With significant improvement of storm drainage infrastructure in the 1910’s and 1920’s the City of Columbia prepared the swampy land for redevelopment transforming a marshy “no man’s” land on the edge of Columbia’s iconic grid into a thriving commercial district full of charm, diversity, culture and class.
Two star-like intersections known as “Five Points” by the early 1920s included gas stations, groceries, pharmacies, service stations and specialty stores boasting the city’s first drive-through dry-cleaner and Chinese food restaurant, as well as delis, liquor stores, beauty parlors and vacuum cleaner repair shops with the additions of Harden, Greene and Devine streets over the following decades.

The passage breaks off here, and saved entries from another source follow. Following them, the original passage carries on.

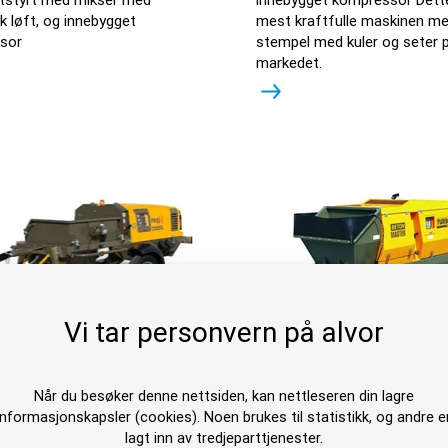
sk løft, og innebygget
mest kraftfulle maskinen me
sor
stempel med kuler og seter 
markedet.
Vi tar personvern på alvor
osol Pro H CL
Turbosol Beton
Når du besøker denne nettsiden, kan nettleseren din lagre
informasjonskapsler (cookies). Noen brukes til statistikk, og andre e
Master
lagt inn av tredjeparttjenester.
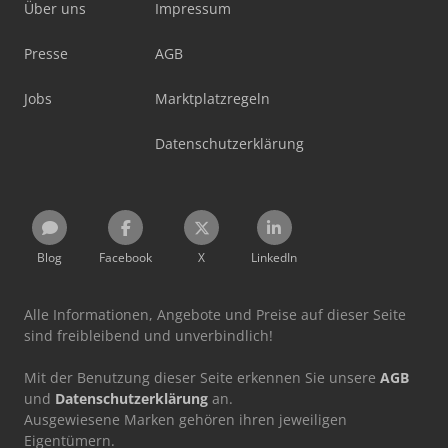
Über uns
Impressum
Presse
AGB
Jobs
Marktplatzregeln
Datenschutzerklärung
Blog
Facebook
X
LinkedIn
Alle Informationen, Angebote und Preise auf dieser Seite
sind freibleibend und unverbindlich!
Mit der Benutzung dieser Seite erkennen Sie unsere
AGB
und
Datenschutzerklärung
an.
Ausgewiesene Marken gehören ihren jeweiligen
Eigentümern.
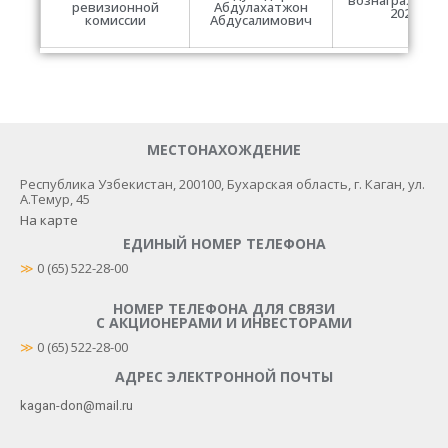
вознаграждени
ревизионной
Абдулахатжон
2021
комиссии
Абдусалимович
МЕСТОНАХОЖДЕНИЕ
Республика Узбекистан, 200100​, Бухарская область, г. Каган, ул.
А.Темур, 45
На карте
ЕДИНЫЙ НОМЕР ТЕЛЕФОНА
≫
 0 (65) 522-28-00
НОМЕР ТЕЛЕФОНА ДЛЯ СВЯЗИ
С АКЦИОНЕРАМИ И ИНВЕСТОРАМИ
≫
0 (65) 522-28-00
АДРЕС ЭЛЕКТРОННОЙ ПОЧТЫ
kagan-don@mail.ru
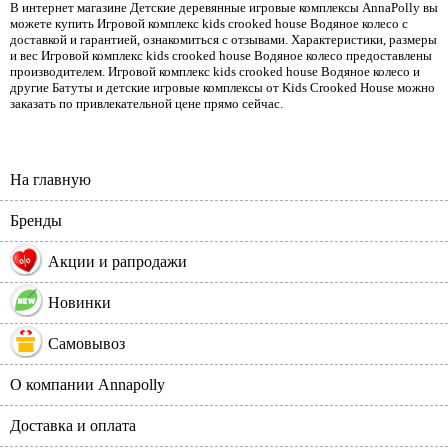
В интернет магазине Детские деревянные игровые комплексы AnnaPolly вы
можете купить Игровой комплекс kids crooked house Водяное колесо с
доставкой и гарантией, ознакомиться с отзывами. Характеристики, размеры
и вес Игровой комплекс kids crooked house Водяное колесо предоставлены
производителем. Игровой комплекс kids crooked house Водяное колесо и
другие Батуты и детские игровые комплексы от Kids Crooked House можно
заказать по привлекательной цене прямо сейчас.
На главную
Бренды
%
Акции и рапродажи
Новинки
Самовывоз
О компании Annapolly
Доставка и оплата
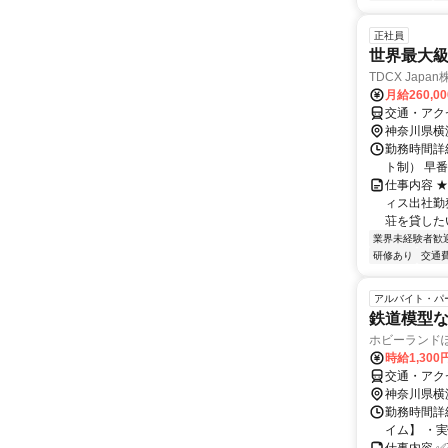
正社員
世界最大級
TDCX Japa
月給260,0
交通・アク
神奈川県横
勤務時間詳細
ト制） 早番：
仕事内容 ★
ィス出社勤
荘を貸したい
業界未経験者歓
研修あり
交通
アルバイト・パ
鉄道模型な
ホビーランドぽ
時給1,30
交通・アク
神奈川県横
勤務時間詳細 平
イム】 ・実働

Once referred to as a “city-within-a-city,” Five Points remains an iconic neighborhood in Columbia and beyond dedicated to preserving its rich legacy. For over 100 years, through change and growth, Columbians have witnessed many phases, yet the streets of Five Points remain timeless. Time has afforded the commencement of symbols that preserve the history and model the tradition of Five Points.
With 74 “resources,” mostly buildings dating from the 1920’s through the 1940’s, this historic district was added to the National Register of Historic Places in 2019 joining more than 1,400 National Register listings in South Carolina. Most of Five Points’ historic structures are still recognizable, including the Tudor Revival storefronts wrapping the west corner of Harden and Devine streets (built in 1929-31), Claussen’s Bakery at 2003 Greene Street (built in 1928), the stores on either side of Saluda Avenue (1940’s), Yesterday’s at 2030 Devine Street (built 1935, second-story added in the early 1950’s), and the Five Points Theater at 630-34 Harden Street (1939).